TASK DETAILS:
Reproduce the entire listing exactly as written, apart from its pictures.

---

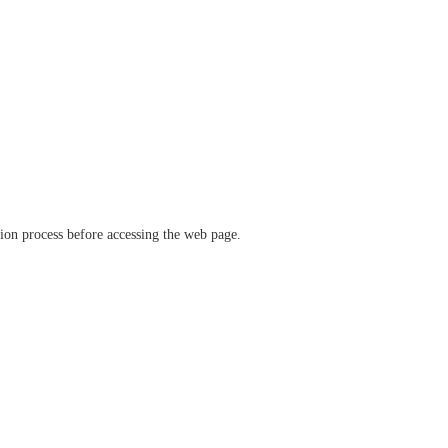
ation process before accessing the web page.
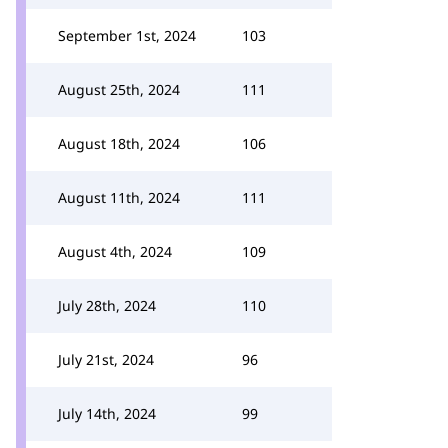
September 1st, 2024
103
August 25th, 2024
111
August 18th, 2024
106
August 11th, 2024
111
August 4th, 2024
109
July 28th, 2024
110
July 21st, 2024
96
July 14th, 2024
99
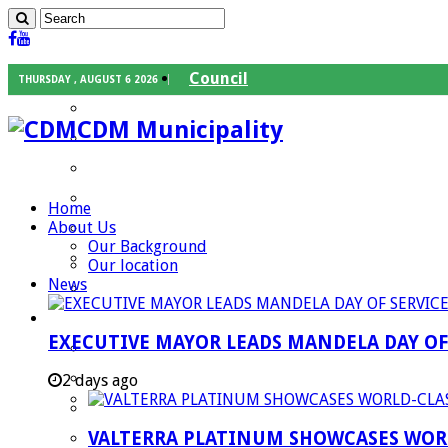
Council
THURSDAY , AUGUST 6 2026
Executive Mayor
CDM Municipality
Speaker
Council Chief Whip
Mayoral Committee
Home
About Us
Councilors
Our Background
Traditional Leaders
Our location
News
Mayors of our Local Municipalities
Departments
EXECUTIVE MAYOR LEADS MANDELA DAY O
Infrastructures Services
Community Services
2 days ago
Corporate Services
VALTERRA PLATINUM SHOWCASES WORL
Development Planning and Environmental M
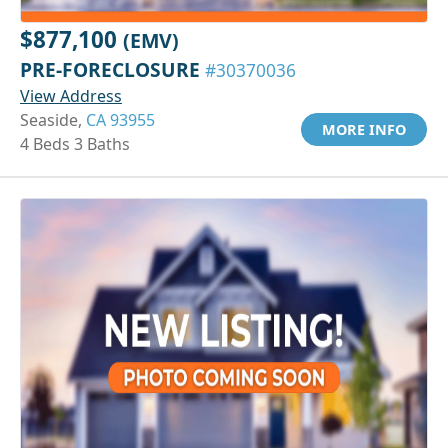
$877,100
(EMV)
PRE-FORECLOSURE
#30370036
View Address
Seaside,
CA 93955
MORE INFO
4 Beds 3 Baths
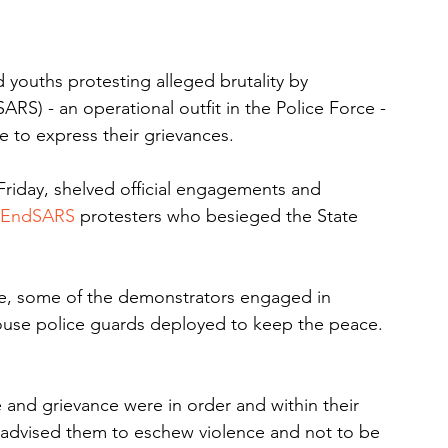
youths protesting alleged brutality by 
RS) - an operational outfit in the Police Force - 
te to express their grievances.
riday, shelved official engagements and 
#EndSARS
 protesters who besieged the State 
ne, some of the demonstrators engaged in 
use police guards deployed to keep the peace. 
and grievance were in order and within their 
r advised them to eschew violence and not to be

---

ANSWER FOR THE TASK:
ation process before accessing the web page.
September 1st, 2024
103
August 25th, 2024
111
August 18th, 2024
106
August 11th, 2024
111
August 4th, 2024
109
July 28th, 2024
110
July 21st, 2024
96
July 14th, 2024
99
Council
THURSDAY , AUGUST 6 2026
Executive Mayor
CDM Municipality
Speaker
Council Chief Whip
Mayoral Committee
Home
About Us
Councilors
Our Background
Traditional Leaders
Our location
News
Mayors of our Local Municipalities
Departments
EXECUTIVE MAYOR LEADS MANDELA DAY O
Infrastructures Services
Community Services
2 days ago
Corporate Services
VALTERRA PLATINUM SHOWCASES WORL
Development Planning and Environmental M
$877,100
(EMV)
PRE-FORECLOSURE
#30370036
View Address
Seaside,
CA 93955
MORE INFO
4 Beds 3 Baths
youths protesting alleged brutality by 
RS) - an operational outfit in the Police Force - 
te to express their grievances.
riday, shelved official engagements and 
#EndSARS
 protesters who besieged the State 
ne, some of the demonstrators engaged in 
use police guards deployed to keep the peace. 
and grievance were in order and within their 
r advised them to eschew violence and not to be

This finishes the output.